(Beginning of DATA SECTION)
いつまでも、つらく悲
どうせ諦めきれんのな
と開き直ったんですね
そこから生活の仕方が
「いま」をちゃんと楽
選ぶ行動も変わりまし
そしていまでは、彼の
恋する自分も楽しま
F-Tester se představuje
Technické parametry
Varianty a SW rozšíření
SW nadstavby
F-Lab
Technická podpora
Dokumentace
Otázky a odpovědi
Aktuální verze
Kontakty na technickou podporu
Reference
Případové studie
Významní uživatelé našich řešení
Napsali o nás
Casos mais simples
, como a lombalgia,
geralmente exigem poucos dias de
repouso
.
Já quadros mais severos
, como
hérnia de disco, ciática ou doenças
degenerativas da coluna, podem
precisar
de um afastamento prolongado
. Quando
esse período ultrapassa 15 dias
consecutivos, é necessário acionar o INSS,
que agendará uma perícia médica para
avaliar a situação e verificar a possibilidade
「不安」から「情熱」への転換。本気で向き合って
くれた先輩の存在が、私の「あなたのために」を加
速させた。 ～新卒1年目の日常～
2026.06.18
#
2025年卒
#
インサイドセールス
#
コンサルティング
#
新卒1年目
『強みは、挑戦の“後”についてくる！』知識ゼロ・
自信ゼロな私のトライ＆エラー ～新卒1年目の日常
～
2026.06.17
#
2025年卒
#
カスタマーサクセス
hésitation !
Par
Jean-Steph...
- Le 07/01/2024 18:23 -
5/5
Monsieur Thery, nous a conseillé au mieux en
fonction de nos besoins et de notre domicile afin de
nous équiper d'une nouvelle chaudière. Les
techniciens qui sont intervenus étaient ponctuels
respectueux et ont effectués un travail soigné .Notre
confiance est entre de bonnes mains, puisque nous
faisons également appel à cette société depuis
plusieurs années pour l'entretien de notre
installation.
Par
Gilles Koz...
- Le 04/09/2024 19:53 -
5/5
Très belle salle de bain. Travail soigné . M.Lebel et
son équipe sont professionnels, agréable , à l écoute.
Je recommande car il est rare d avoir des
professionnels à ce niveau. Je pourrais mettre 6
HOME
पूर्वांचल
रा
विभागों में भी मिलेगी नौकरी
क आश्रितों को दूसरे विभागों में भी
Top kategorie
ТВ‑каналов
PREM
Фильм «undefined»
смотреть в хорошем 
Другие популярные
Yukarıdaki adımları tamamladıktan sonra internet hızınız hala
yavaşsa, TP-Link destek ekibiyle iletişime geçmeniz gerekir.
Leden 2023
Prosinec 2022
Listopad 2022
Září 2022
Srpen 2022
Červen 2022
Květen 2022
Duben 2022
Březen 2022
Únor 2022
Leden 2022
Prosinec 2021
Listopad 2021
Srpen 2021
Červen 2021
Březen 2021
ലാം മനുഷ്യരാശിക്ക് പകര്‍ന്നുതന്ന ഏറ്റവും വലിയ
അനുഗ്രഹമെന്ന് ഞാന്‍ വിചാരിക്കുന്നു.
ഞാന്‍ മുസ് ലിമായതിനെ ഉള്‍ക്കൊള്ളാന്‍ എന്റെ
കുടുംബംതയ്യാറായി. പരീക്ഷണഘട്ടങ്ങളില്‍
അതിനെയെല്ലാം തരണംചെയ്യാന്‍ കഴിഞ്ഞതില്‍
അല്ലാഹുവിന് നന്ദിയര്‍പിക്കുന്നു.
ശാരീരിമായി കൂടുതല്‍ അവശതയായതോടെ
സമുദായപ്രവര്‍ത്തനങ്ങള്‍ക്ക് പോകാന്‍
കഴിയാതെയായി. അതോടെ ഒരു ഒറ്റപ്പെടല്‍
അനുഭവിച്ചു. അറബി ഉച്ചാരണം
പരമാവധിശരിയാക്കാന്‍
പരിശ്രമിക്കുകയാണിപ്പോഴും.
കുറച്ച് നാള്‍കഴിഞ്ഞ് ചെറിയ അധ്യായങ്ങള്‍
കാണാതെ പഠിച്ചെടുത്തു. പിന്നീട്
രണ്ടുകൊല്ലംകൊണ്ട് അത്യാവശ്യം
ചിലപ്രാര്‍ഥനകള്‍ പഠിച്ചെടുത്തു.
(End of DATA SECTION)
WHAT TO DO » Only the lines above starting at the line that holds "കുടുംബംതയ്യാറായി. പരീക്ഷണഘട്ടങ്ങളില്‍" and ending at the line that holds "അനുഭവിച്ചു. അറബി ഉച്ചാരണം" are to be repeated, exactly and in full.

ANSWER BOX »
കുടുംബംതയ്യാറായി. പരീക്ഷണഘട്ടങ്ങളില്‍
അതിനെയെല്ലാം തരണംചെയ്യാന്‍ കഴിഞ്ഞതില്‍
അല്ലാഹുവിന് നന്ദിയര്‍പിക്കുന്നു.
ശാരീരിമായി കൂടുതല്‍ അവശതയായതോടെ
സമുദായപ്രവര്‍ത്തനങ്ങള്‍ക്ക് പോകാന്‍
കഴിയാതെയായി. അതോടെ ഒരു ഒറ്റപ്പെടല്‍
അനുഭവിച്ചു. അറബി ഉച്ചാരണം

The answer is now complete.